Task:
Below are some records. Write out exactly their lines from the one with "mendorong pemerintah u" through the one with "Bei der Auswahl einer Ladenwaage", and leave the pictures behind.

(Stored data entries)
··········

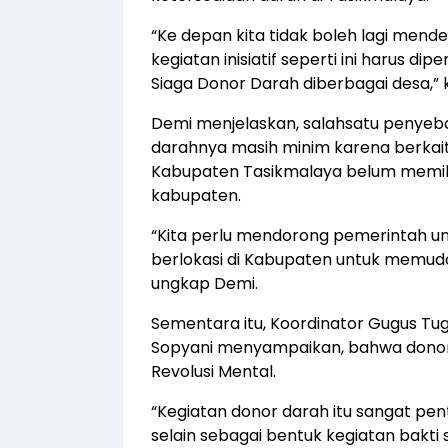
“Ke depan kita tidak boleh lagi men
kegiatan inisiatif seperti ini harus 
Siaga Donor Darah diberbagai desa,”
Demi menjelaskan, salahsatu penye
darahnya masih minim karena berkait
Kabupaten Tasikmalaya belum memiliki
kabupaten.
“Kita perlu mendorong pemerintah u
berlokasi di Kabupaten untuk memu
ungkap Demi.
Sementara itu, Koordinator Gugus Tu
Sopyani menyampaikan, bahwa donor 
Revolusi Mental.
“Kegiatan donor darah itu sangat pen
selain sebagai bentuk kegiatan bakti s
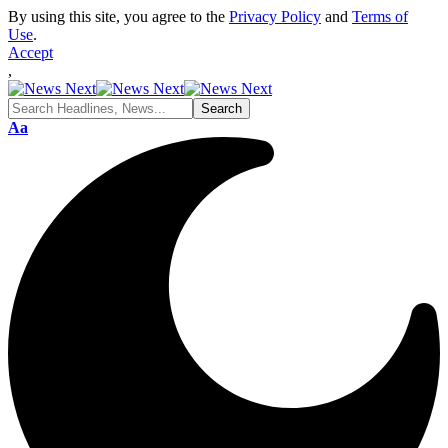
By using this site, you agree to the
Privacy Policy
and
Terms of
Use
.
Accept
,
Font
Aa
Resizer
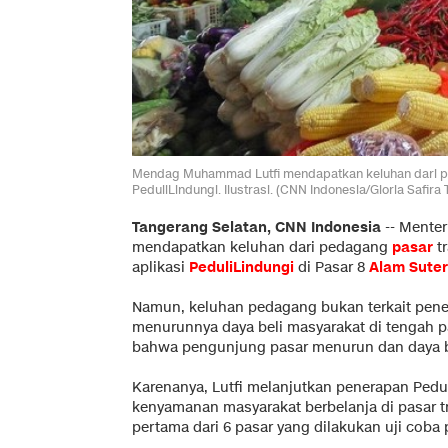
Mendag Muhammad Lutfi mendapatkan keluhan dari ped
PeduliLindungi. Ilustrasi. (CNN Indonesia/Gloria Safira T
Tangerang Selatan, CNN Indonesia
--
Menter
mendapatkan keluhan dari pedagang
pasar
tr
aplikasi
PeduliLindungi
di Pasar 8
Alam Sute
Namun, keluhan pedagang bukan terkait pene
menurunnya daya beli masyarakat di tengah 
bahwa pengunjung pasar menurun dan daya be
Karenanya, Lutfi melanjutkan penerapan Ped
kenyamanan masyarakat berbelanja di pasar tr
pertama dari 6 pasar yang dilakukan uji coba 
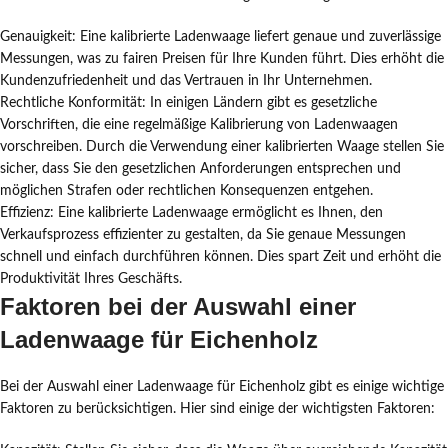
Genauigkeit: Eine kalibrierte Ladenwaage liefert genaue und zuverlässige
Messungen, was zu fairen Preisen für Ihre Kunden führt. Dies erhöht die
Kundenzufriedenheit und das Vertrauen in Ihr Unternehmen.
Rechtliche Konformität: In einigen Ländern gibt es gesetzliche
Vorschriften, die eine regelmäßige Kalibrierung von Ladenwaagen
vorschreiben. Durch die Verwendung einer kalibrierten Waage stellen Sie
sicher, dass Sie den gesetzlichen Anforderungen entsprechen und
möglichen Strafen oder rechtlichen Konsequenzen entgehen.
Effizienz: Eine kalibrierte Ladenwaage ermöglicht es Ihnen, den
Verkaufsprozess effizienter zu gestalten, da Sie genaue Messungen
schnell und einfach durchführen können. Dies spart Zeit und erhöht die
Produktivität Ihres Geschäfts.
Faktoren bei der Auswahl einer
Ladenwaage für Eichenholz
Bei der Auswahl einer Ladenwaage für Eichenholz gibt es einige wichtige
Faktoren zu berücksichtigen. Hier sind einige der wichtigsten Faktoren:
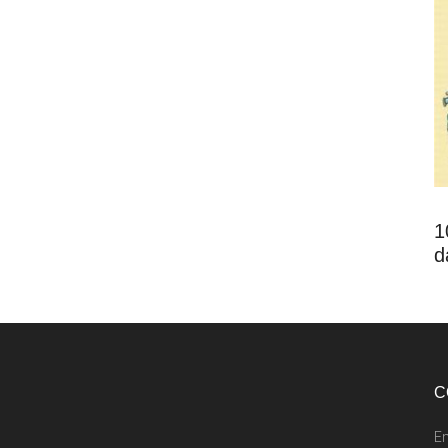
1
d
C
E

··········

Solution to the problem:
“Kita perlu mendorong pemerintah u
berlokasi di Kabupaten untuk memu
ungkap Demi.
Sementara itu, Koordinator Gugus Tu
Sopyani menyampaikan, bahwa donor 
Revolusi Mental.
“Kegiatan donor darah itu sangat pen
selain sebagai bentuk kegiatan bakti s
By using this site, you agree to the
Privacy Policy
and
Terms of
Use
.
Accept
,
Font
Aa
Resizer
Mendag Muhammad Lutfi mendapatkan keluhan dari ped
PeduliLindungi. Ilustrasi. (CNN Indonesia/Gloria Safira T
Tangerang Selatan, CNN Indonesia
--
Menter
mendapatkan keluhan dari pedagang
pasar
tr
aplikasi
PeduliLindungi
di Pasar 8
Alam Sute
Namun, keluhan pedagang bukan terkait pene
menurunnya daya beli masyarakat di tengah 
bahwa pengunjung pasar menurun dan daya be
Karenanya, Lutfi melanjutkan penerapan Ped
kenyamanan masyarakat berbelanja di pasar tr
pertama dari 6 pasar yang dilakukan uji coba 
Genauigkeit: Eine kalibrierte Ladenwaage liefert genaue und zuverlässige
Messungen, was zu fairen Preisen für Ihre Kunden führt. Dies erhöht die
Kundenzufriedenheit und das Vertrauen in Ihr Unternehmen.
Rechtliche Konformität: In einigen Ländern gibt es gesetzliche
Vorschriften, die eine regelmäßige Kalibrierung von Ladenwaagen
vorschreiben. Durch die Verwendung einer kalibrierten Waage stellen Sie
sicher, dass Sie den gesetzlichen Anforderungen entsprechen und
möglichen Strafen oder rechtlichen Konsequenzen entgehen.
Effizienz: Eine kalibrierte Ladenwaage ermöglicht es Ihnen, den
Verkaufsprozess effizienter zu gestalten, da Sie genaue Messungen
schnell und einfach durchführen können. Dies spart Zeit und erhöht die
Produktivität Ihres Geschäfts.
Faktoren bei der Auswahl einer
Ladenwaage für Eichenholz
Bei der Auswahl einer Ladenwaage für Eichenholz gibt es einige wichtige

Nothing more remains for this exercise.